Forecasts for Europe not ice as it appears

It is tempting to look at idling car accident became and write off the whole region from a point of view of investment in the euro area.?Photo: REUTERS

My most positive vision of the American market is supported by continuous political stimulus that is courageous or rider depending on your point of view, but in both cases, has the desired effect. However, in the grip of austerity, the prospects for next year, as in the United Kingdom European regions are also frosty as weather forecasts.


It is tempting to look at idling car accident became and write off the whole region from a point of view of investment in the euro area. As the financial crisis drags on in its fourth year, it is not difficult to see why investors are looking for a better story in the developing world.

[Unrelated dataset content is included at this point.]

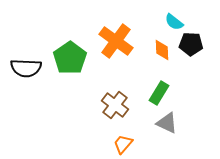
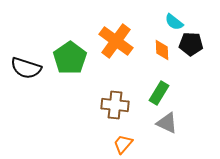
black semicircle: rotated 16 degrees clockwise
brown cross: rotated 32 degrees counterclockwise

I expect the sovereign debt crisis continue to be the main story in Europe 2011 - in fact, it will likely dominate markets for years to come as the long process and slow repairs to balance the periphery lingers in a day grind of restrictions and even growth.

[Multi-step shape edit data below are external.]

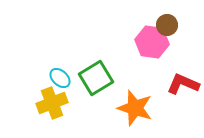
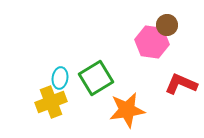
cyan ellipse: rotated 55 degrees clockwise
red L-shape: moved 2 px left
yellow cross: moved 1 px left, 1 px up
orange star: moved 8 px left, 2 px down; rotated 27 degrees counterclockwise
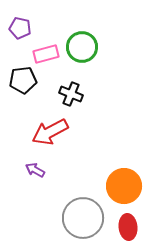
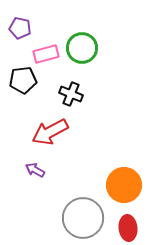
green circle: moved 1 px down
orange circle: moved 1 px up
red ellipse: moved 1 px down
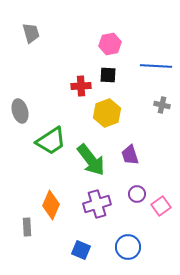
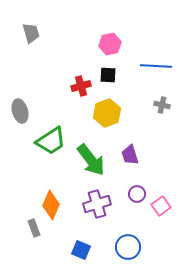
red cross: rotated 12 degrees counterclockwise
gray rectangle: moved 7 px right, 1 px down; rotated 18 degrees counterclockwise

Agreement last week on the need for a permanent installation of bailout underlines the nature of future recovery slow combustion. Ultimately, debts must be paid down or written off the coast, but in an environment of low growth, the former will take several years while it is too systemically risky achievable in the short term. There is no quick fix.


But this does not mean that the whole of Europe should be denied as a zone of exclusion investment. Upcoming fiscal tightening will spread very unevenly around the region, with the Germany and the rest of the core look less contraction of 1pc so that for the Greece Ireland and Portugal Spain 3pc is the minimum required.


As well as kick off this involves spending power, the fiscal sustainability path from the periphery market skepticism means that financing costs for Governments and businesses remain so much, much higher on the fringe as healthy heart of the continent.


Economic growth on the edge is contract or remain stubbornly low in all four pigs (Portugal Ireland, the Greece, the Spain) and this means that differing unemployment in the graph, we reproduce here be reversed any time soon.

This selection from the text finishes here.